My Guardian obituary of Tim Russert is in today's paper.

This wasn't commissioned until after I'd posted Saturday morning's quick reaction to Russert's death, and I wrote it Sunday.

It has been edited slightly: I liked his line, after testifying in the Libby trial, that it was easier throwing grenades than catching them, and I also gave him credit for recognising Ohio as key to the 2004 election. I had included a quote from Nicholas Lemann, describing how his book is not really about his dad, but about validating the likeable, just-folks, Russert 'brand'.

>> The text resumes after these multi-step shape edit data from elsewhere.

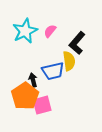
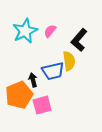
black L-shape: moved 2 px right, 3 px up
orange pentagon: moved 6 px left, 1 px up; rotated 12 degrees clockwise
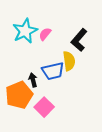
pink semicircle: moved 5 px left, 3 px down
pink square: moved 2 px right, 2 px down; rotated 30 degrees counterclockwise
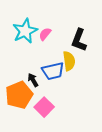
black L-shape: rotated 20 degrees counterclockwise
black arrow: rotated 16 degrees counterclockwise
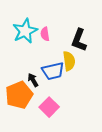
pink semicircle: rotated 48 degrees counterclockwise
pink square: moved 5 px right
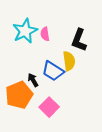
blue trapezoid: rotated 45 degrees clockwise
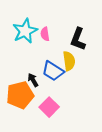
black L-shape: moved 1 px left, 1 px up
orange pentagon: moved 1 px right; rotated 8 degrees clockwise
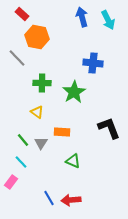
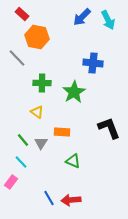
blue arrow: rotated 120 degrees counterclockwise
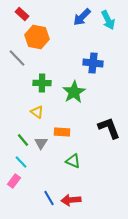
pink rectangle: moved 3 px right, 1 px up
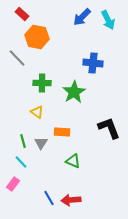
green line: moved 1 px down; rotated 24 degrees clockwise
pink rectangle: moved 1 px left, 3 px down
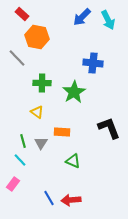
cyan line: moved 1 px left, 2 px up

There was also a bit describing the apotheosis of the celebrity/inside problem, pointing out that the April Clinton-Obama debate, where Charles Gibson (celebrity chat show host) and George Stephanopoulos (ex political insider) took their imitation of the Russert method to near-parody in their embarrassing chase of the 'gotcha' moment through trivial question after question. It was a valid point, but for a piece on media, not for Russert's obit, and I'm glad it was lost. The lead bull isn't responsible for every word from the herd.

One thing I didn't write, but I can't help thinking, and the photo the Guardian used reinforced my thought, was that if you were going to hire an actor to play Russert, it might be WC Fields.
Or vice-versa.

Re-reading it, I don't think I emphasized quite enough just how much agenda-setting Meet The Press could do, and, especially in the sense that Russert's tenure on the programme virtually paralleled the presidencies of Clinton and this Bush, how pathetic, how trivial, how tragic, that agenda-setting was. But perhaps that would be speaking too much ill.